Created on 26 Jun 2026

Authors

Déborah Suissa, Marine Fidelle, Ella Reich, Thao-Nguyen Pham, Simon Thomas, Johannes R Björk, Peng Liu, Liwei Zhao, Koji Kitaoka, Eléonore Piard, Isabelle Lebhar, Ai-Ling Tian, Cassandra Thelemaque, Carolina Alves Costa Silva, Eric Deutsch, Yohann Loriot, Nicola Segata, Gianmarco Piccinno, Geke A P Hospers, Saman Maleki Vareki, Michael S Silverman, John G Lenehan, Véronique Bataille, David Boulate, Tatiana Kuznetsova, Rinse K Weersma, Meriem Messaoudene, Sylvère Durand, Carlijn M van der Aalst, Harry J de Koning, Beatrice Schuler-Thurner, I Jolanda M de Vries, Edmond Rafie, Renée Maria Saliby, Marc Machaalani, Sebastian Haferkamp, Bastian Schilling, Serena Porcari, Chiara Ciccarese, Roberto Iacovelli, Chiara Cremolini, Toni K Choueiri, Arielle Elkrief, Guido Kroemer, Lucie Heinzerling, Kenji Chamoto, Gianluca Ianiro, Bertrand Routy, Lisa Derosa, Nikos Paragios, Laurence Zitvogel

Published in

Nature medicine. Jun 25, 2026. Epub Jun 25, 2026.

Abstract

Immune-checkpoint inhibitors benefit a subset of patients with advanced cancer, and the metabolic determinants of response remain unclear. Here, using targeted metabolomics and metagenomics, we profiled 4,336 plasma samples from 1,714 patients across five tumor types and 16 cohorts spanning Europe and North America, longitudinally sampled during five immune-checkpoint inhibitor-based treatment modalities, including fecal microbiota transplantation.
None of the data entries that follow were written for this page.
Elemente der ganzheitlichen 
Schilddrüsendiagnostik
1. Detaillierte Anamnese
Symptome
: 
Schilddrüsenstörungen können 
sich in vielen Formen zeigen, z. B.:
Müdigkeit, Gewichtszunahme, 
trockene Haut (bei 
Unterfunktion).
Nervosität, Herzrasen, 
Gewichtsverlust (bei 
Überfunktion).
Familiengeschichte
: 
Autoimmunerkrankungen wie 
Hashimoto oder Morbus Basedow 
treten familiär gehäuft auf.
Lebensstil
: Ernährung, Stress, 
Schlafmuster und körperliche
A multimodal machine-learning framework integrating 154 metabolites with clinical variables identified five metabolites, age, body mass index and renal function as predictors of 12-month progression-free survival. The model achieved areas under the curve of 0.88 in training and 0.73 in validation cohorts of 105 and 30 patients, respectively and generalized across seven external cohorts. Histidine was a favorable prognostic feature of survival, whereas long-chain fatty acids and succinate were negatively associated with outcome. Histidine supplementation enhanced antitumor immunity in mice. Histidine-rich diets improved progression-free survival in patients lacking dysbiotic microbiome signatures associated with histidine catabolism.

PMID:
42350644
Bibliographic data and abstract were imported from PubMed on 26 Jun 2026.